:: What the exercise asks ::
Tell how many lines of the material below hold "olarak". The reply is that number alone.
Input data section start
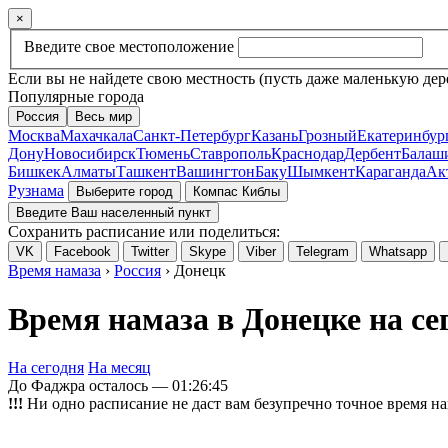
×
Введите свое местоположение
Если вы не найдете свою местность (пусть даже маленькую дер
Популярные города
Россия
Весь мир
Москва
Махачкала
Санкт-Петербург
Казань
Грозный
Екатеринбур
Дону
Новосибирск
Тюмень
Ставрополь
Краснодар
Дербент
Балаш
Бишкек
Алматы
Ташкент
Вашингтон
Баку
Шымкент
Караганда
Ак
Рузнама
Выберите город
Компас Киблы
Введите Ваш населенный пункт
Сохранить расписание или поделиться:
VK
Facebook
Twitter
Skype
Viber
Telegram
Whatsapp
Время намаза
›
Россия
› Донецк
Время намаза в Донецке на се
На сегодня
На месяц
До Фаджра осталось —
01:26:45
!!!
Ни одно расписание не даст вам безупречно точное время на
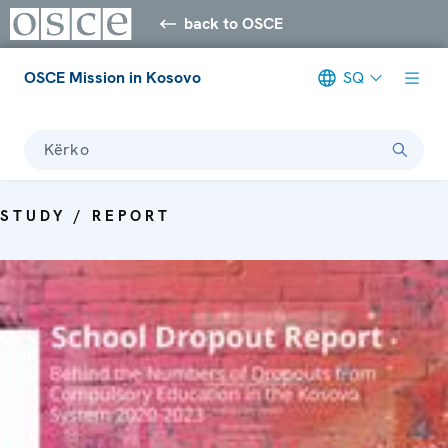
back to OSCE
OSCE Mission in Kosovo
SQ
Kërko
STUDY / REPORT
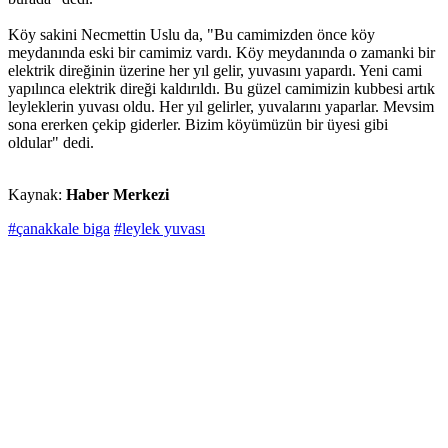
Köy sakini Necmettin Uslu da, "Bu camimizden önce köy
meydanında eski bir camimiz vardı. Köy meydanında o zamanki bir
elektrik direğinin üzerine her yıl gelir, yuvasını yapardı. Yeni cami
yapılınca elektrik direği kaldırıldı. Bu güzel camimizin kubbesi artık
leyleklerin yuvası oldu. Her yıl gelirler, yuvalarını yaparlar. Mevsim
sona ererken çekip giderler. Bizim köyümüzün bir üyesi gibi
oldular" dedi.
Kaynak:
Haber Merkezi
#çanakkale biga
#leylek yuvası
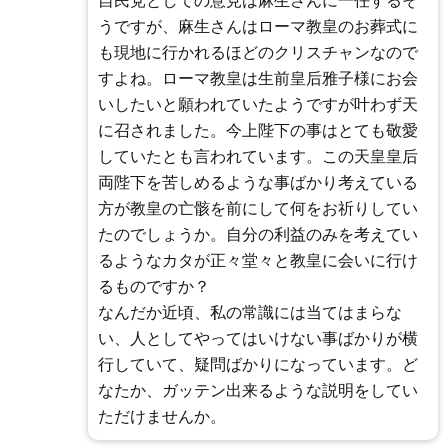
自民党としての意見は麻生さんに一任するそ
うですが、麻生さんはローマ教皇のお葬式に
も現地に行かれるほどのクリスチャンなので
すよね。ローマ教皇は生前皇后雅子様にお会
いしたいと願われていたようですが叶わず天
に召されました。今上陛下の事はとても敬愛
していたとも言われています。この天皇皇后
両陛下を苦しめるような事ばかり考えている
方が教皇の亡骸を前にして何をお祈りしてい
たのでしょうか。自分の利益のみを考えてい
るようなカタが正々堂々と教皇に会いに行け
るものですか？
なんだか近頃、私の常識には当てはまらな
い、人としてやってはいけない事ばかりが横
行していて、疑問ばかりになっています。ど
なたか、ガッテン出来るような説明をしてい
ただけませんか。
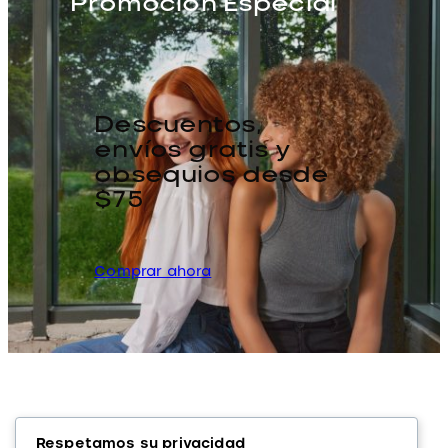
Promoción Especial
Descuentos,
envíos gratis y
obsequios desde
$75
Comprar ahora
Respetamos su privacidad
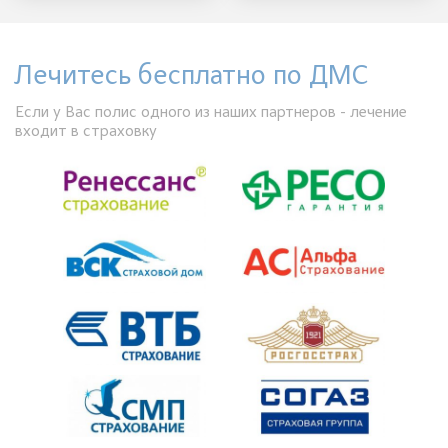
Лечитесь бесплатно по ДМС
Если у Вас полис одного из наших партнеров - лечение
входит в страховку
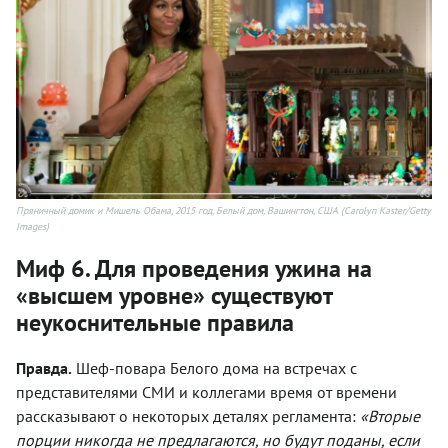
Пряничный домик и Мишель Обама, 2015 год, Белый дом, Вашингтон, США (Carolyn Kaster/Getty
Images)
Миф 6. Для проведения ужина на
«высшем уровне» существуют
неукоснительные правила
Правда.
Шеф-повара Белого дома на встречах с
представителями СМИ и коллегами время от времени
рассказывают о некоторых деталях регламента:
«Вторые
порции никогда не предлагаются, но будут поданы, если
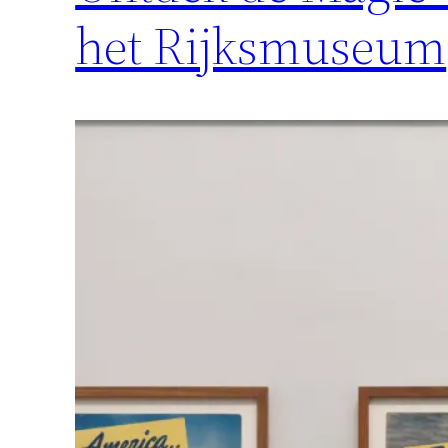
het Rijksmuseum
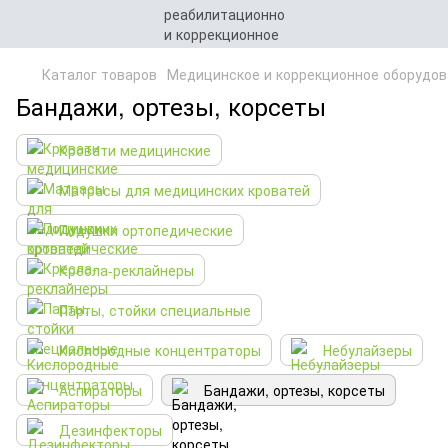
Каталог товаров
Медицинское и коррекционное оборудов
Бандажи, ортезы, корсеты
Кровати медицинские
Матрасы для медицинских кроватей
Подушки ортопедические
Кресла-реклайнеры
Парты, стойки специальные
Кислородные концентраторы
Небулайзеры
Аспираторы
Бандажи, ортезы, корсеты
Дезинфекторы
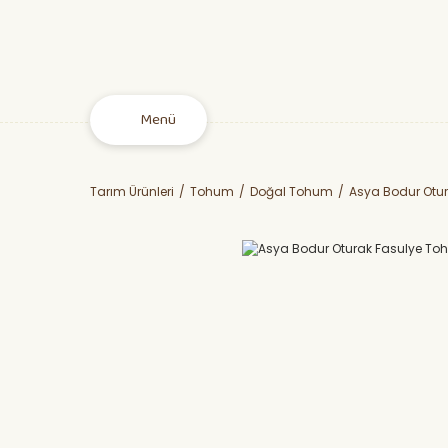
Menü
Tarım Ürünleri
Tohum
Doğal Tohum
Asya Bodur Otu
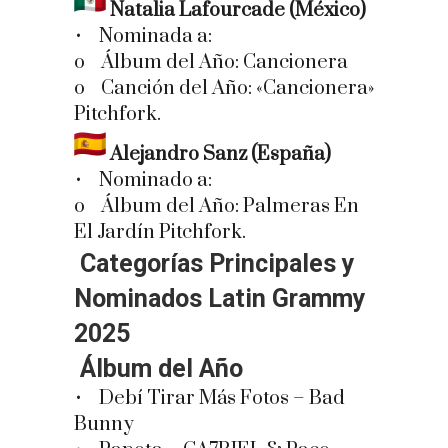
Natalia Lafourcade (México)
• Nominada a:
o Álbum del Año: Cancionera
o Canción del Año: «Cancionera»
Pitchfork.
Alejandro Sanz (España)
• Nominado a:
o Álbum del Año: Palmeras En
El Jardín Pitchfork.
Categorías Principales y
Nominados Latin Grammy
2025
Álbum del Año
• Debí Tirar Más Fotos – Bad
Bunny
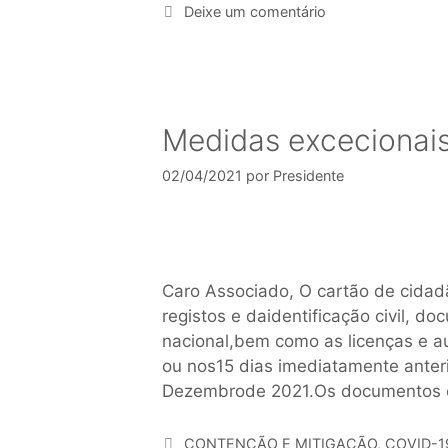
Deixe um comentário
Medidas excecionais 
02/04/2021
por
Presidente
Caro Associado, O cartão de cidadã
registos e daidentificação civil, do
nacional,bem como as licenças e au
ou nos15 dias imediatamente anter
Dezembrode 2021.Os documentos
CONTENÇÃO E MITIGAÇÃO
,
COVID-1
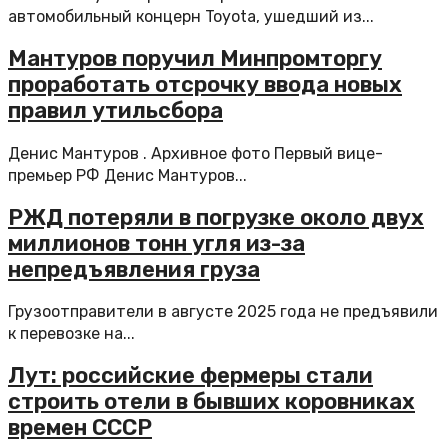
автомобильный концерн Toyota, ушедший из...
Мантуров поручил Минпромторгу
проработать отсрочку ввода новых
правил утильсбора
Денис Мантуров . Архивное фото Первый вице-
премьер РФ Денис Мантуров...
РЖД потеряли в погрузке около двух
миллионов тонн угля из-за
непредъявления груза
Грузоотправители в августе 2025 года не предъявили
к перевозке на...
Лут: российские фермеры стали
строить отели в бывших коровниках
времен СССР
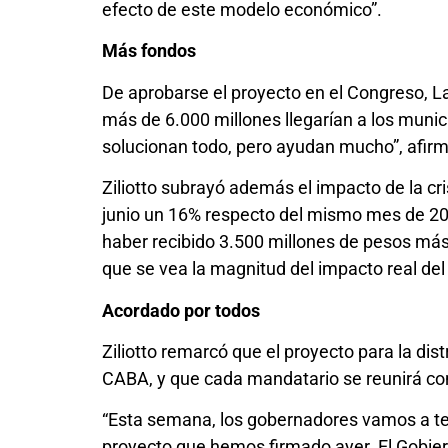
efecto de este modelo económico”.
Más fondos
De aprobarse el proyecto en el Congreso, La
más de 6.000 millones llegarían a los munici
solucionan todo, pero ayudan mucho”, afirm
Ziliotto subrayó además el impacto de la cr
junio un 16% respecto del mismo mes de 202
haber recibido 3.500 millones de pesos más
que se vea la magnitud del impacto real de
Acordado por todos
Ziliotto remarcó que el proyecto para la di
CABA, y que cada mandatario se reunirá co
“Esta semana, los gobernadores vamos a ten
proyecto que hemos firmado ayer. El Gobie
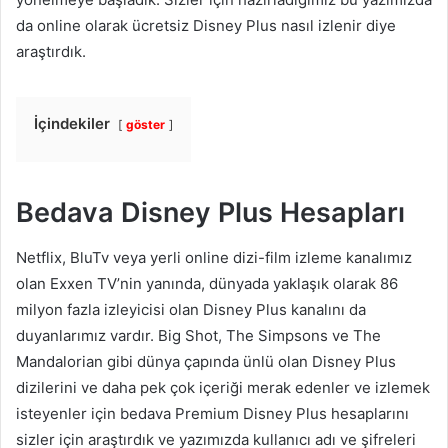
da online olarak ücretsiz Disney Plus nasıl izlenir diye
araştırdık.
İçindekiler
göster
Bedava Disney Plus Hesapları
Netflix, BluTv veya yerli online dizi-film izleme kanalımız
olan Exxen TV’nin yanında, dünyada yaklaşık olarak 86
milyon fazla izleyicisi olan Disney Plus kanalını da
duyanlarımız vardır. Big Shot, The Simpsons ve The
Mandalorian gibi dünya çapında ünlü olan Disney Plus
dizilerini ve daha pek çok içeriği merak edenler ve izlemek
isteyenler için bedava Premium Disney Plus hesaplarını
sizler için araştırdık ve yazımızda kullanıcı adı ve şifreleri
Input data section end
:: Response below ::
2